# need help fast



## gazcal (Apr 15, 2010)

ok i am playing against lizard men tommorow at 2500 points any general tactics that i should use? i play dark elves have a cold one buss and alot of scary elven wizards so should get alot of power dice to throw at him


----------



## Deathypoo (Jun 27, 2011)

My dark elves are just bad vs. lizardmen. If you figure out how to handle skinks screening sauras, let me know 

I will mention though that it's 8th edition now... more wizards does not really mean more power dice.


----------



## coke123 (Sep 4, 2010)

Don't be overly reliant on your magic, if he's set up properly he'll be able to block most of your casting without too much trouble. The Becalming Cogitation= Lizardmen player laughing as he dispels your feeble attempts at magic.

The Cold One Bus could have a fair amount of trouble against Lizardmen; they can easily buff themselves to the point where even the bus on the charge will do minimal damage. Assuming the Lizardmen player takes Lore of Life, ensure that you block Flesh to Stone above all else, unless you've infantry hordes, in which case Dwellers is, as always, a serious problem as well. If they have Flesh to Stone up, there is very little point in charging that unit, unless you can get Okkam's Mindrazor up (I'm assuming you take Lore of Shadow, as many elf players do) 

He'll probably have Cupped Hands on a Slann, if possible keep your wizards out of the Slann's line of sight (he can palm off one miscast per game onto an enemy wizard). Try to spread high-level spells between casters, the Becalming Cogitation (mentioned above) can only affect one enemy wizard at a time, so if possible try to spread out high-priority spells between casters. For instance, if you had three casters with Lore of Shadow, try to make it so that one has Pit of Shades, one has Okkam's Mindrazor, and one has the Withering/Enfeebling Foe. All three are serious problems for the Lizardmen player, and his primary magic defense can only block one. Target priority ftw.


----------



## Tim/Steve (Jan 25, 2009)

Repeater crossbows, hydras and mages all working together works well: magic and crossbows clear the way for the hydras (they aren't that vulnerable to skinks, but don't want to make it easy for the lizards) and they'll be able to eat their way through almost anything in his army. If you face large blocks of temple guard/saurus then you'll need solid infantry units to take them on... and even then you'll be struggling (if the SLaan is there buffing them you'll get massacred). A nice option if you do have hydras around is a multi-charge into both flanks... its beautiful: opponent can only put a few attacks your way and cannot reform and you'll just munch your way through the unit gradually (don't forget hydras get thunderstomp now for even more damage).

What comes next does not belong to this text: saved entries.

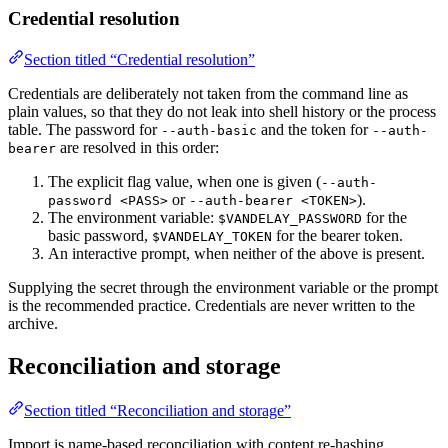
Credential resolution
Section titled “Credential resolution”
Credentials are deliberately not taken from the command line as
plain values, so that they do not leak into shell history or the process
table. The password for
and the token for
--auth-basic
--auth-
are resolved in this order:
bearer
The explicit flag value, when one is given (
--auth-
or
).
password <PASS>
--auth-bearer <TOKEN>
The environment variable:
for the
$VANDELAY_PASSWORD
basic password,
for the bearer token.
$VANDELAY_TOKEN
An interactive prompt, when neither of the above is present.
Supplying the secret through the environment variable or the prompt
is the recommended practice. Credentials are never written to the
archive.
Reconciliation and storage
Section titled “Reconciliation and storage”
Import is name-based reconciliation with content re-hashing.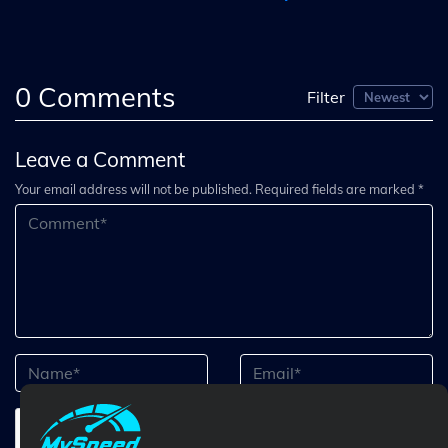
0
Comments
Filter
Leave a Comment
Your email address will not be published. Required fields are marked *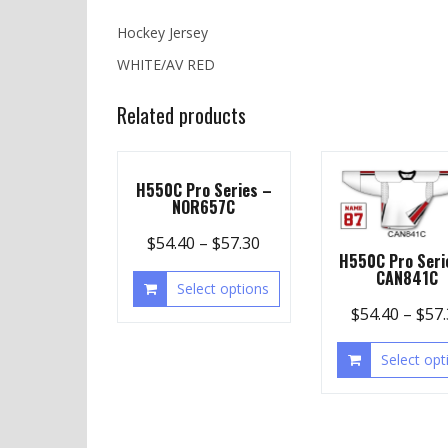
Hockey Jersey
WHITE/AV RED
Related products
H550C Pro Series –
NOR657C
$
54.40
–
$
57.30
H550C Pro Seri
CAN841C
Select options
$
54.40
–
$
57
Select opt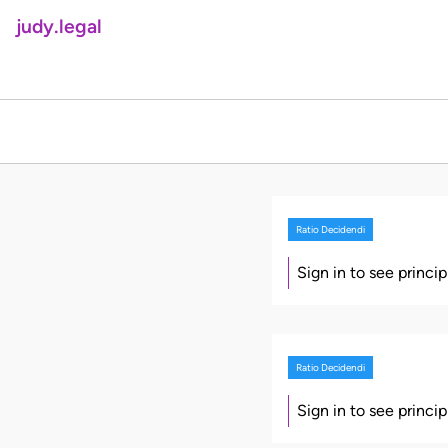
judy.legal
Ratio Decidendi
Sign in to see princi
Ratio Decidendi
Sign in to see princi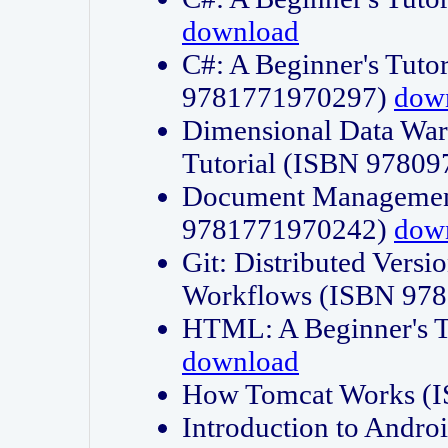
download
C#: A Beginner's Tuto
9781771970297)
dow
Dimensional Data Wa
Tutorial (ISBN 9780
Document Management
9781771970242)
dow
Git: Distributed Vers
Workflows (ISBN 97
HTML: A Beginner's 
download
How Tomcat Works (
Introduction to Andro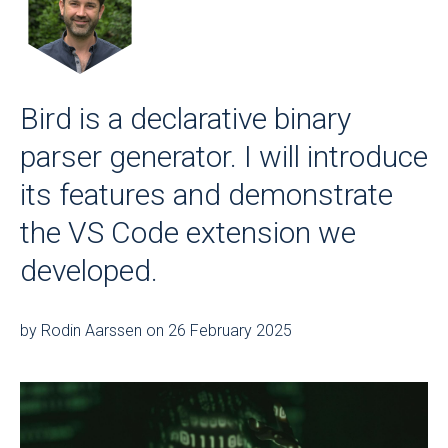
Bird is a declarative binary
parser generator. I will introduce
its features and demonstrate
the VS Code extension we
developed.
by Rodin Aarssen on 26 February 2025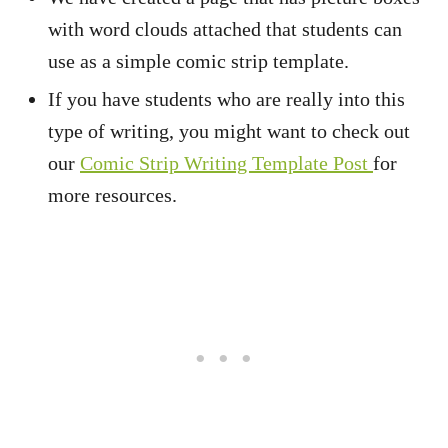
with word clouds attached that students can
use as a simple comic strip template.
If you have students who are really into this
type of writing, you might want to check out
our
Comic Strip Writing Template Post
for
more resources.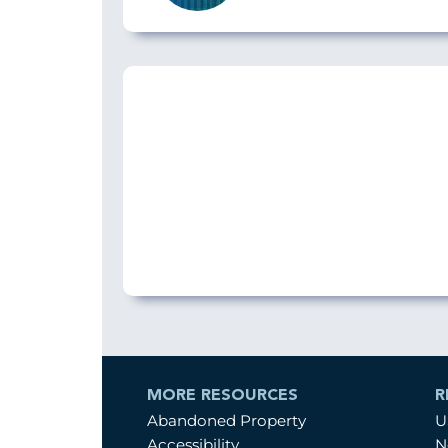
MORE RESOURCES
R
Abandoned Property
U
Accessibility
N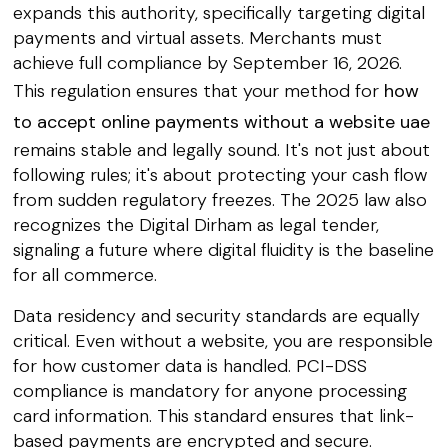
expands this authority, specifically targeting digital
payments and virtual assets. Merchants must
achieve full compliance by September 16, 2026.
This regulation ensures that your method for
how
to accept online payments without a website uae
remains stable and legally sound. It's not just about
following rules; it's about protecting your cash flow
from sudden regulatory freezes. The 2025 law also
recognizes the Digital Dirham as legal tender,
signaling a future where digital fluidity is the baseline
for all commerce.
Data residency and security standards are equally
critical. Even without a website, you are responsible
for how customer data is handled. PCI-DSS
compliance is mandatory for anyone processing
card information. This standard ensures that link-
based payments are encrypted and secure.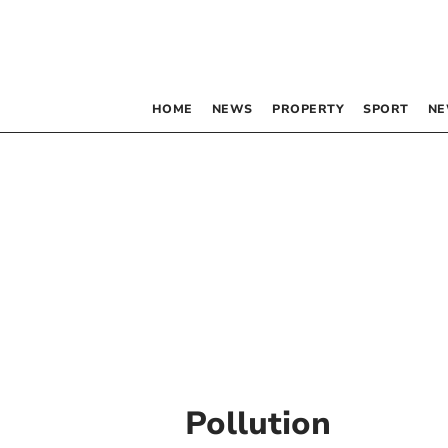
HOME
NEWS
PROPERTY
SPORT
NE
Pollution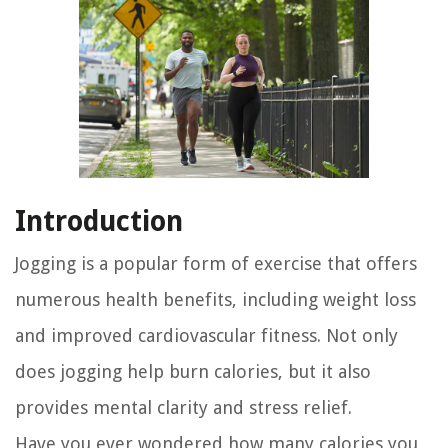
Introduction
Jogging is a popular form of exercise that offers
numerous health benefits, including weight loss
and improved cardiovascular fitness. Not only
does jogging help burn calories, but it also
provides mental clarity and stress relief.
Have you ever wondered how many calories you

I'm not a huge fan of DE magic: I think 2 mages is pretty much as many as you'll ever need to take: a lv4 with sacrificial dagger in a warrior unit and a lv2 as back up... although what lores they take could be vitally important. Against lizards shadow and death are supurb (for pit of shades and purple sun) although I would always take one with the DE lore: its my favouite non-BRB lore.


----------



## gazcal (Apr 15, 2010)

Deathypoo said:


> I will mention though that it's 8th edition now... more wizards does not really mean more power dice.


it does with power of darkness 

also i took i think 4 wizards with lots of diffrent lores and i am very glad as it ment i had alot of buff and debuff spells to help the cok did not do very well specialy as 4 died charging though a marsh 

my horde of spearmen manedge to hold up his temple guard for 3 turns  allowing my hydra to then rear charge right into the slann and kill him.

my fav unit had to be 10 corsairs with hand bows they manedge to make a big unit of skinks with kroxigor run away for most of the battle and that alone insured my victory allowing my hydras to flank charge all the right units


----------